Activity:
Omit the pictures, and output the rest of the entries exactly as written.

(Data items)
....

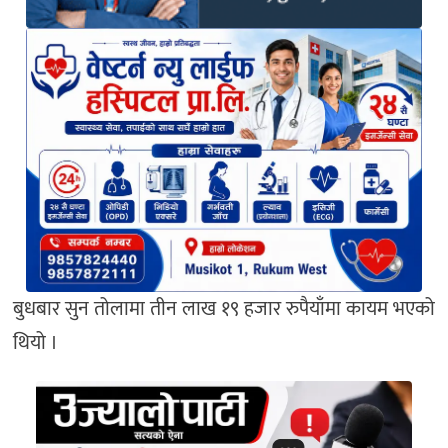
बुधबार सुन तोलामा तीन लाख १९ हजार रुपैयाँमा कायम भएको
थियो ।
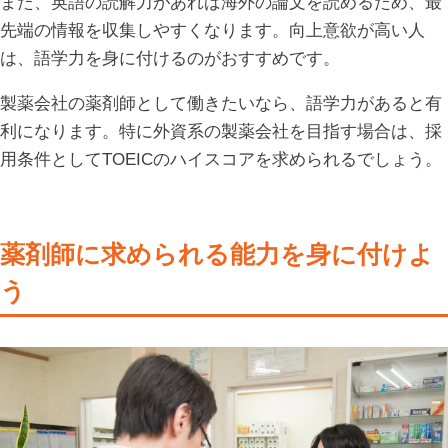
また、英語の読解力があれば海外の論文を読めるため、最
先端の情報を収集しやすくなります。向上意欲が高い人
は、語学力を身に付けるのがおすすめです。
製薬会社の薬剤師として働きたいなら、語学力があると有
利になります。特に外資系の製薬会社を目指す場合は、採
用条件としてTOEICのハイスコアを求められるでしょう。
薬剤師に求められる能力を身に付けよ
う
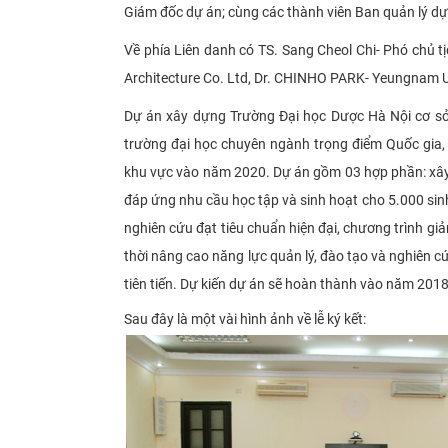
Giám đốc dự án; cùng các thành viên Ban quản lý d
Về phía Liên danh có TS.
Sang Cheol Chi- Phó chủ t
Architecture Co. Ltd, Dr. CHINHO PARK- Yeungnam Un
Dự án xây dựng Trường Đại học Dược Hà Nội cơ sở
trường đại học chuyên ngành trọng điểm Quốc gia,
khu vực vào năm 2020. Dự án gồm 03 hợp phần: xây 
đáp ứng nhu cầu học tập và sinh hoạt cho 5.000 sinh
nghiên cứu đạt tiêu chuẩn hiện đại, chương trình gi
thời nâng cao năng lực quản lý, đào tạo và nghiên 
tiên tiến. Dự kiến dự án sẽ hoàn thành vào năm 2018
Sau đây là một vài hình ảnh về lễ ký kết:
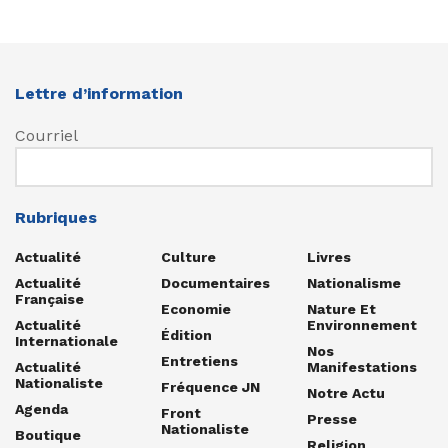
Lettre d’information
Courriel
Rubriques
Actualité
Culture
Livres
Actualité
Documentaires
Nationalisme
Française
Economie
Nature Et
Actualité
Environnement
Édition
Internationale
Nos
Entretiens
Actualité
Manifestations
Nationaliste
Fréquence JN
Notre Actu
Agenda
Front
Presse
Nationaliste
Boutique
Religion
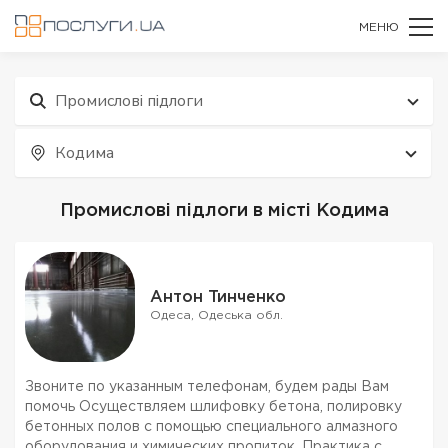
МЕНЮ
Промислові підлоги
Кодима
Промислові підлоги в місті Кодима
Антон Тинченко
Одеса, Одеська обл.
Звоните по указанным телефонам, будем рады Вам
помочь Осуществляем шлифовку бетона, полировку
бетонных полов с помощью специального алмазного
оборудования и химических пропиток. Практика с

....

Output of the task:
बुधबार सुन तोलामा तीन लाख १९ हजार रुपैयाँमा कायम भएको
थियो ।
また、英語の読解力があれば海外の論文を読めるため、最
先端の情報を収集しやすくなります。向上意欲が高い人
は、語学力を身に付けるのがおすすめです。
製薬会社の薬剤師として働きたいなら、語学力があると有
利になります。特に外資系の製薬会社を目指す場合は、採
用条件としてTOEICのハイスコアを求められるでしょう。
薬剤師に求められる能力を身に付けよ
う
Giám đốc dự án; cùng các thành viên Ban quản lý d
Về phía Liên danh có TS.
Sang Cheol Chi- Phó chủ t
Architecture Co. Ltd, Dr. CHINHO PARK- Yeungnam Un
Dự án xây dựng Trường Đại học Dược Hà Nội cơ sở
trường đại học chuyên ngành trọng điểm Quốc gia,
khu vực vào năm 2020. Dự án gồm 03 hợp phần: xây 
đáp ứng nhu cầu học tập và sinh hoạt cho 5.000 sinh
nghiên cứu đạt tiêu chuẩn hiện đại, chương trình gi
thời nâng cao năng lực quản lý, đào tạo và nghiên 
tiên tiến. Dự kiến dự án sẽ hoàn thành vào năm 2018
Sau đây là một vài hình ảnh về lễ ký kết:
Lettre d’information
Courriel
Rubriques
Actualité
Culture
Livres
Actualité
Documentaires
Nationalisme
Française
Economie
Nature Et
Actualité
Environnement
Édition
Internationale
Nos
Entretiens
Actualité
Manifestations
Nationaliste
Fréquence JN
Notre Actu
Agenda
Front
Presse
Nationaliste
Boutique
Religion
МЕНЮ
Промислові підлоги
Кодима
Промислові підлоги в місті Кодима
Антон Тинченко
Одеса, Одеська обл.
Звоните по указанным телефонам, будем рады Вам
помочь Осуществляем шлифовку бетона, полировку
бетонных полов с помощью специального алмазного
оборудования и химических пропиток. Практика с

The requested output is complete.